Анохина выдержала тяжелую паузу. И бухнула:
– Я беременна.
– Как? – опешила я.
– Что же я, по-твоему, не женщина? – обиделась Ленка.И дальше на меня понесся «поток сознания». Задавая наводящие и уточняющие вопросы, я, наконец, восстановила картину случившегося.
Анохина стала убежденной мужененавистницей после неудачного опыта гражданского брака с неким Володей, работником АТС. Из-за несходства характеров, интересов, социальных устремлений они расстались.
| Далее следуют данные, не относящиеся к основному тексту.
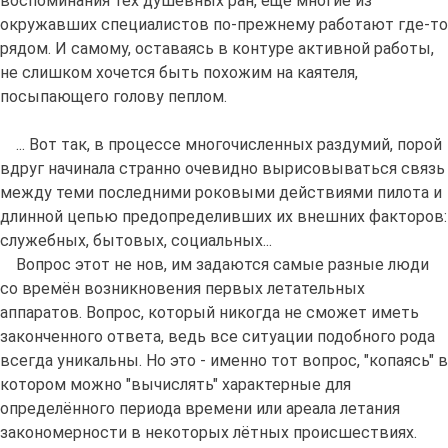
воспоминания тех душевных ран, ещё многие из
окружавших специалистов по-прежнему работают где-то
рядом. И самому, оставаясь в контуре активной работы,
не слишком хочется быть похожим на каятеля,
посыпающего голову пеплом.
... Вот так, в процессе многочисленных раздумий, порой
вдруг начинала странно очевидно вырисовываться связь
между теми последними роковыми действиями пилота и
длинной цепью предопределивших их внешних факторов:
служебных, бытовых, социальных...
Вопрос этот не нов, им задаются самые разные люди
со времён возникновения первых летательных
аппаратов. Вопрос, который никогда не сможет иметь
законченного ответа, ведь все ситуации подобного рода
всегда уникальны. Но это - именно тот вопрос, "копаясь" в
котором можно "вычислять" характерные для
определённого периода времени или ареала летания
закономерности в некоторых лётных происшествиях.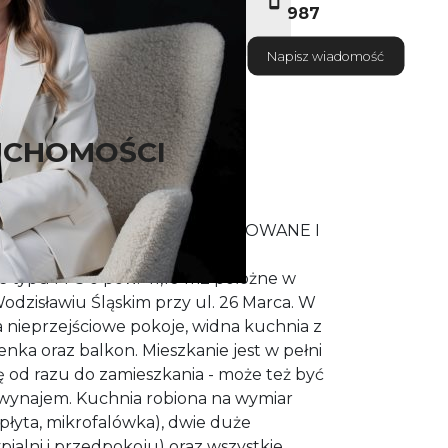
987
Napisz wiadomość
UCHOMOŚCI
ZISŁAWIA ŚLĄSKIEGO UMEBLOWANE I
ANIA!
e typu M-3 o pow. 41,10 m2 położne w
Wodzisławiu Śląskim przy ul. 26 Marca. W
 nieprzejściowe pokoje, widna kuchnia z
enka oraz balkon. Mieszkanie jest w pełni
 od razu do zamieszkania - może też być
 wynajem. Kuchnia robiona na wymiar
 płyta, mikrofalówka), dwie duże
ialni i przedpokoju) oraz wszystkie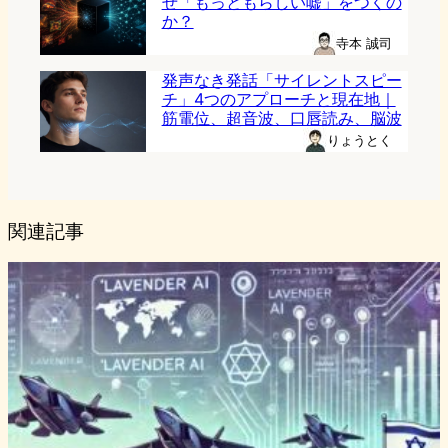
ぜ「もっともらしい嘘」をつくの
か？
寺本 誠司
発声なき発話「サイレントスピー
チ」4つのアプローチと現在地｜
筋電位、超音波、口唇読み、脳波
りょうとく
関連記事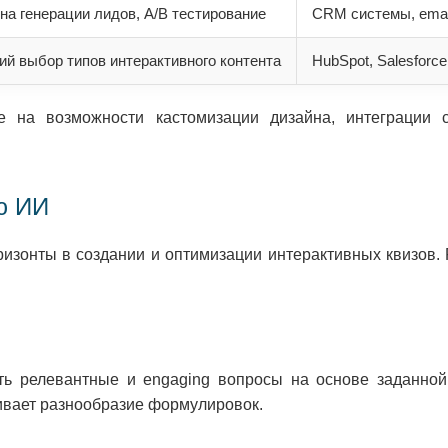
на генерации лидов, A/B тестирование
CRM системы, emai
й выбор типов интерактивного контента
HubSpot, Salesforce
 на возможности кастомизации дизайна, интеграции 
ю ИИ
ризонты в создании и оптимизации интерактивных квизов.
ать релевантные и engaging вопросы на основе заданной
чивает разнообразие формулировок.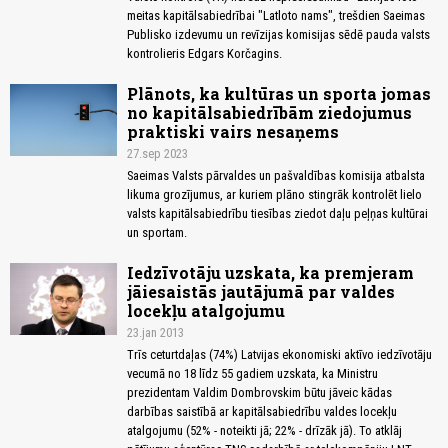
meitas kapitālsabiedrībai "Latloto nams", trešdien Saeimas
Publisko izdevumu un revīzijas komisijas sēdē pauda valsts
kontrolieris Edgars Korčagins.
Plānots, ka kultūras un sporta jomas
no kapitālsabiedrībām ziedojumus
praktiski vairs nesaņems
27.sep 2023
Saeimas Valsts pārvaldes un pašvaldības komisija atbalsta
likuma grozījumus, ar kuriem plāno stingrāk kontrolēt lielo
valsts kapitālsabiedrību tiesības ziedot daļu peļņas kultūrai
un sportam.
Iedzīvotāju uzskata, ka premjeram
jāiesaistās jautājumā par valdes
locekļu atalgojumu
23.jan 2013
Trīs ceturtdaļas (74%) Latvijas ekonomiski aktīvo iedzīvotāju
vecumā no 18 līdz 55 gadiem uzskata, ka Ministru
prezidentam Valdim Dombrovskim būtu jāveic kādas
darbības saistībā ar kapitālsabiedrību valdes locekļu
atalgojumu (52% - noteikti jā; 22% - drīzāk jā). To atklāj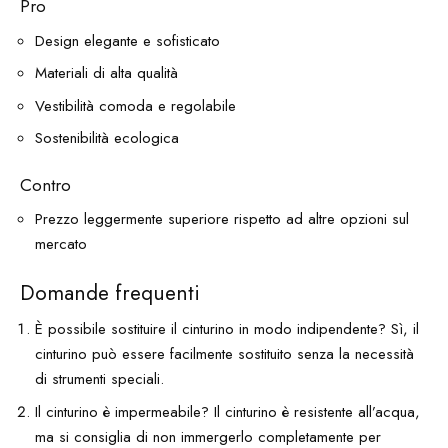
Pro
Design elegante e sofisticato
Materiali di alta qualità
Vestibilità comoda e regolabile
Sostenibilità ecologica
Contro
Prezzo leggermente superiore rispetto ad altre opzioni sul
mercato
Domande frequenti
È possibile sostituire il cinturino in modo indipendente? Sì, il
cinturino può essere facilmente sostituito senza la necessità
di strumenti speciali.
Il cinturino è impermeabile? Il cinturino è resistente all’acqua,
ma si consiglia di non immergerlo completamente per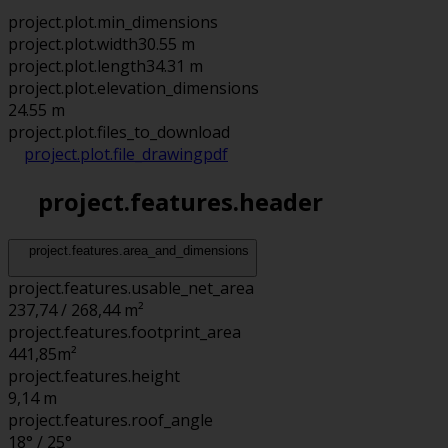
project.plot.min_dimensions
project.plot.width
30.55 m
project.plot.length
34.31 m
project.plot.elevation_dimensions
24.55 m
project.plot.files_to_download
project.plot.file_drawing
pdf
project.features.header
project.features.area_and_dimensions
project.features.usable_net_area
237,74 / 268,44 m²
project.features.footprint_area
441,85
m²
project.features.height
9,14
m
project.features.roof_angle
18° / 25°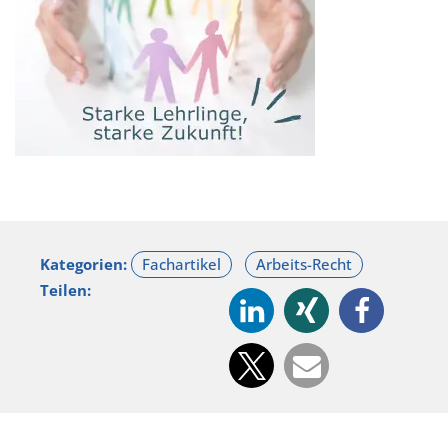
Kategorien:
Teilen: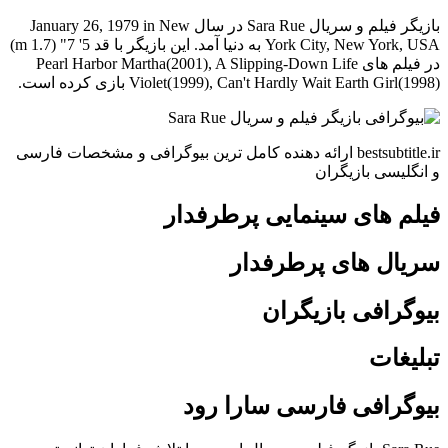
بازیگر فیلم و سریال Sara Rue در سال January 26, 1979 in New
York City, New York, USA به دنیا آمد. این بازیگر با قد 5' 7" (1.7 m)
در فیلم های Pearl Harbor Martha(2001), A Slipping-Down Life
Violet(1999), Can't Hardly Wait Earth Girl(1998) بازی کرده است.
bestsubtitle.ir ارائه دهنده کامل ترین بیوگرافی و مشخصات فارسی
و انگلیسی بازیگران
فیلم های سینمایی پرطرفدار
سریال های پرطرفدار
بیوگرافی بازیگران
تبلیغات
بیوگرافی فارسی سارا رود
Главной же причиной разрыва стало то, что гражданский муж ни разу не выразил даже словесного желания вступить в брак с Анохиной. Но спустя некоторое время сорокалетний Володя вынужден был жениться на пэтэушнице, поскольку она ждала от него ребенка. Пока юная жена лежала на сохранении и в роддоме, Володя, путем настойчивых просьб и низкой лести, вернул расположение Анохиной. Они стали встречаться. Вскоре законная супруга родила мальчика, и семья воссоединилась. Но зато теперь беременна Ленка...
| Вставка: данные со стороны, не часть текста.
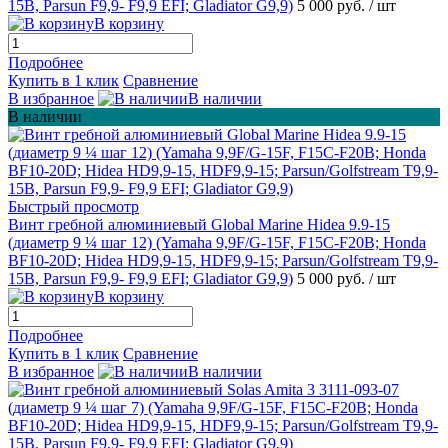
15B, Parsun F9,9- F9,9 EFI; Gladiator G9,9)
5 000 руб.
/ шт
В корзину
Подробнее
Купить в 1 клик
Сравнение
В избранное
В наличии
В наличии
Быстрый просмотр
Винт гребной алюминиевый Global Marine Hidea 9.9-15
(диаметр 9 ¼ шаг 12) (Yamaha 9,9F/G-15F, F15C-F20B; Honda
BF10-20D; Hidea HD9,9-15, HDF9,9-15; Parsun/Golfstream T9,9-
15B, Parsun F9,9- F9,9 EFI; Gladiator G9,9)
5 000 руб.
/ шт
В корзину
Подробнее
Купить в 1 клик
Сравнение
В избранное
В наличии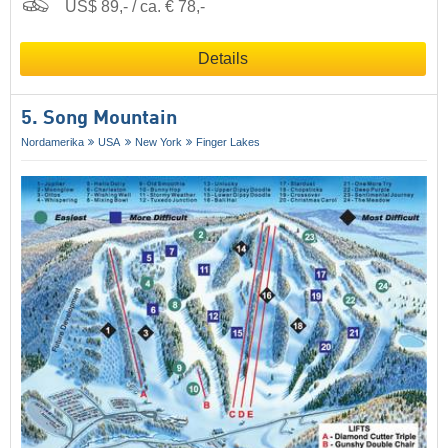
US$ 89,- / ca. € 78,-
Details
5. Song Mountain
Nordamerika
USA
New York
Finger Lakes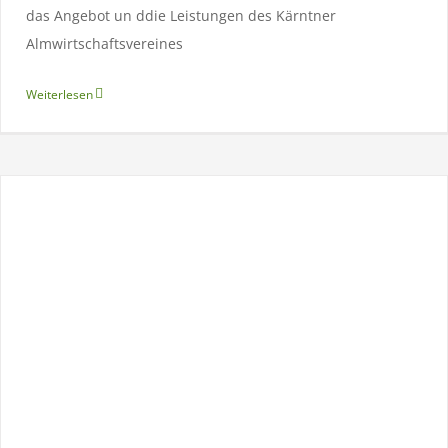
das Angebot un ddie Leistungen des Kärntner
Almwirtschaftsvereines
Weiterlesen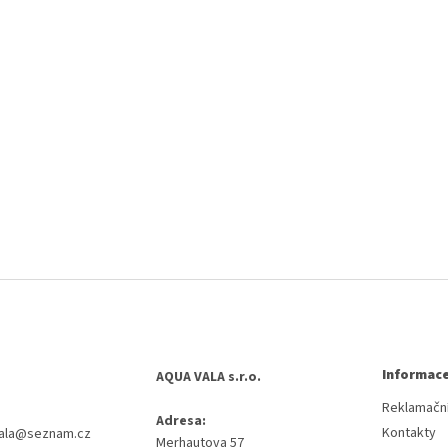
Informace
AQUA VALA s.r.o.
Reklamační
Adresa:
Kontakty
ala
@
seznam.cz
Merhautova 57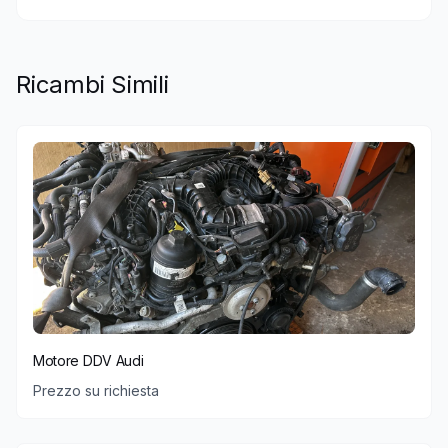
Ricambi Simili
Motore DDV Audi
Prezzo su richiesta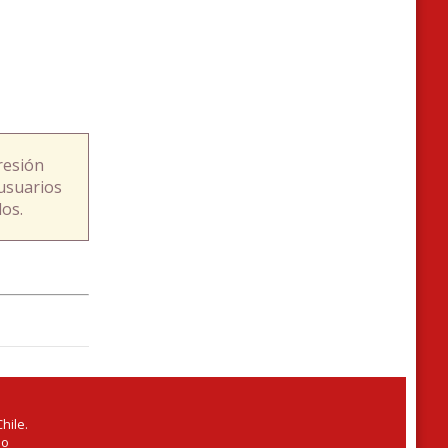
resión
usuarios
os.
hile.
io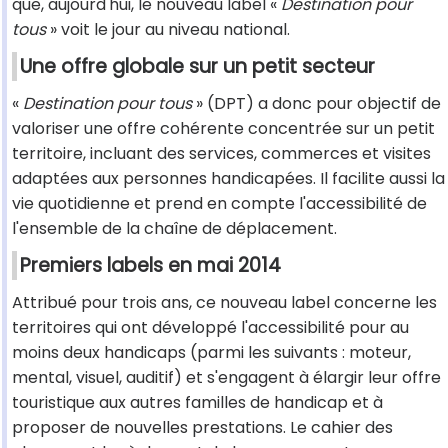
que, aujourd'hui, le nouveau label «
Destination pour
tous
» voit le jour au niveau national.
Une offre globale sur un petit secteur
«
Destination pour tous
» (DPT) a donc pour objectif de
valoriser une offre cohérente concentrée sur un petit
territoire, incluant des services, commerces et visites
adaptées aux personnes handicapées. Il facilite aussi la
vie quotidienne et prend en compte l'accessibilité de
l'ensemble de la chaîne de déplacement.
Premiers labels en mai 2014
Attribué pour trois ans, ce nouveau label concerne les
territoires qui ont développé l'accessibilité pour au
moins deux handicaps (parmi les suivants : moteur,
mental, visuel, auditif) et s'engagent à élargir leur offre
touristique aux autres familles de handicap et à
proposer de nouvelles prestations. Le cahier des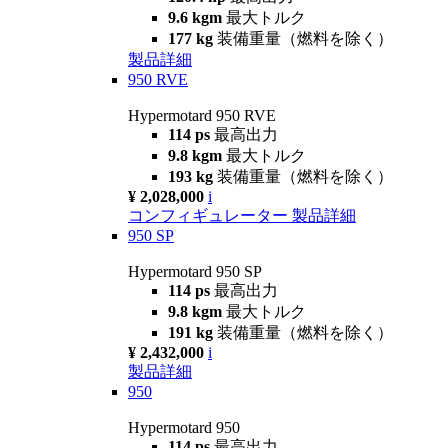
9.6 kgm
最大トルク
177 kg
装備重量（燃料を除く）
製品詳細
950 RVE
Hypermotard 950 RVE
114 ps
最高出力
9.8 kgm
最大トルク
193 kg
装備重量（燃料を除く）
¥ 2,028,000
i
コンフィギュレーター
製品詳細
950 SP
Hypermotard 950 SP
114 ps
最高出力
9.8 kgm
最大トルク
191 kg
装備重量（燃料を除く）
¥ 2,432,000
i
製品詳細
950
Hypermotard 950
114 ps
最高出力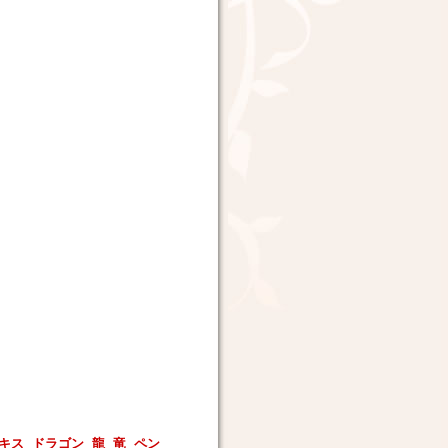
ニキス ドラゴン 龍 竜 ペン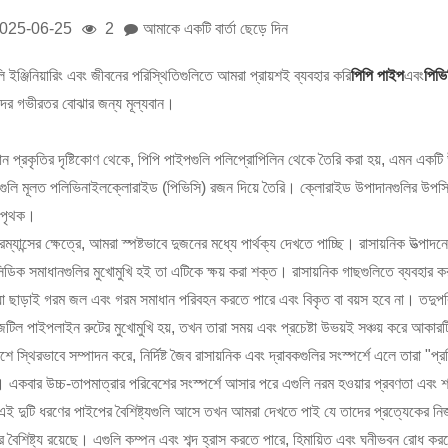
025-06-25
2
আমাকে একটি বার্তা ছেড়ে দিন
 ইঞ্জিনিয়ারিং এবং জীবনের পরিস্থিতিগুলিতে আমরা প্রায়শই ব্যবহার করি
পিপি পাইপ
এবং
পিভি
ের গভীরতর বোঝার জন্য মূল্যবান।
ন প্রকৃতির দৃষ্টিকোণ থেকে, পিপি পাইপগুলি পলিপ্রোপিলিন থেকে তৈরি করা হয়, এমন একটি
ুলি মূলত পলিভিনাইলক্লোরাইড (পিভিসি) রজন দিয়ে তৈরি। ক্লোরাইড উপাদানগুলির উপস্থিতি
ে পৃথক।
ম্যান্সের ক্ষেত্রে, আমরা স্পষ্টভাবে দুজনের মধ্যে পার্থক্য দেখতে পাচ্ছি। রাসায়নিক উত্প
িডিক সমাধানগুলির মুখোমুখি হই তা এটিকে ক্ষয় করা শক্ত। রাসায়নিক গাছগুলিতে ব্যবহার ক
যা ছাড়াই গরম জল এবং গরম সমাধান পরিবহন করতে পারে এবং বিকৃত বা বয়স হবে না। তদুপ
টিল পাইপলাইন রুটের মুখোমুখি হয়, তখন তারা সময় এবং প্রচেষ্টা উভয়ই সঞ্চয় করে আকার
শে স্থিরভাবে সম্পাদন করে, নির্দিষ্ট জৈব রাসায়নিক এবং দ্রাবকগুলির সংস্পর্শে এলে তারা
ল। একবার উচ্চ-তাপমাত্রার পরিবেশের সংস্পর্শে আসার পরে এগুলি নরম হওয়ার প্রবণতা এব
ই দুটি ধরণের পাইপের বৈশিষ্ট্যগুলি আসে তখন আমরা দেখতে পাই যে তাদের প্রত্যেকের নিজস্
র বৈশিষ্ট্য রয়েছে। এগুলি কম্পন এবং শব্দ হ্রাস করতে পারে, হিমায়িত এবং ঘনীভবন রোধ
– Что делать? – горько шипела мне Анохина. – Ну, рожу я его, а жить где? Представляешь, в мои годы явиться к матери со свертком?! Ну, это ладно. А жить на что? На ее пенсию? Нищету плодить?
– Аборт – это детоубийство, – нерешительно высказала я где-то прочитанную фразу. Мысль моя неожиданно скакнула:
– А что в Югославии делается...
– Да подожди ты с политикой! – взвизгнула Ленка. – Я тебя спрашиваю: ты пойдешь завтра со мной в клинику?
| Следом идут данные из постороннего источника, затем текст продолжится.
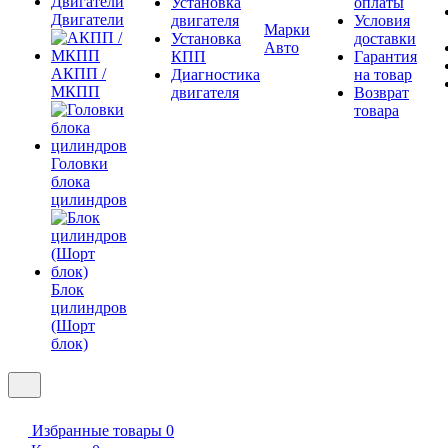
Установка
оплаты
Двигатели
двигателя
Условия
Марки
Установка
доставки
Авто
КПП
Гарантия
АКПП /
Диагностика
на товар
МКПП
двигателя
Возврат
товара
Головки
блока
цилиндров
Блок
цилиндров
(Шорт
блок)
Избранные товары
0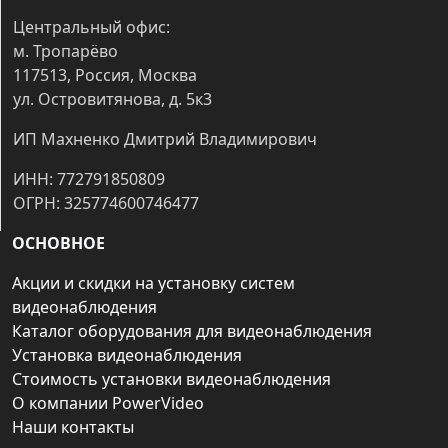
Центральный офис:
м. Тропарёво
117513, Россия, Москва
ул. Островитянова, д. 5к3
ИП Махненко Дмитрий Владимирович
ИНН: 772791850809
ОГРН: 325774600746477
ОСНОВНОЕ
Акции и скидки на установку систем
видеонаблюдения
Каталог оборудования для видеонаблюдения
Установка видеонаблюдения
Стоимость установки видеонаблюдения
О компании PowerVideo
Наши контакты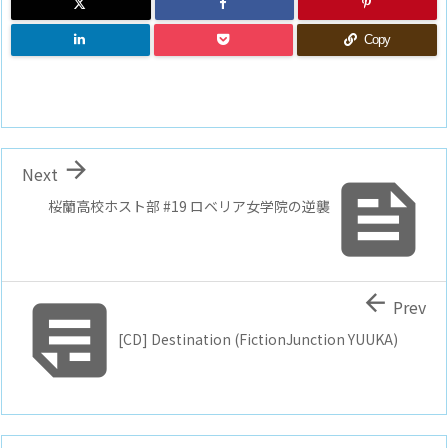
Copy

Next

桜蘭高校ホスト部 #19 ロベリア女学院の逆襲


Prev
[CD] Destination (FictionJunction YUUKA)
– Завтра надо, да? – Я пыталась оттянуть неприятную миссию.
– Надо было вчера, – жестко сказала Анохина. – Неделю уж не сплю и не ем. Это Бог меня за блуд наказал!
– Бог ребенком не наказывает, а награждает, – назидательно заметила я.
– Издевайся, бей лежачего... Так я тебя жду завтра в девять, – прощально прошипела Анохина и повесила трубку.
Хорошо, что моя работа не требует ежедневного присутствия – в нашей проектной конторе явка два раза в неделю: вторник и пятница. Времени, когда фирма была НИИ и делала чертежи для серьезных объектов – горно-обогатительных комбинатов, например, я не застала. Зато сейчас мы набили руку на частных заказах – проектируем коттеджи, магазины и даже нестандартные ларьки.
На следующее утро мы с Анохиной двинулись в скорбный путь. Все происходящее казалось мне дурацкой, придуманной игрой; во мне включилась самозащита – толстокожесть, и, сколько я ни пыталась войти в трагизм ситуации, мне это не удавалось.
– Отец ребенка в курсе? – спросила я на всякий случай.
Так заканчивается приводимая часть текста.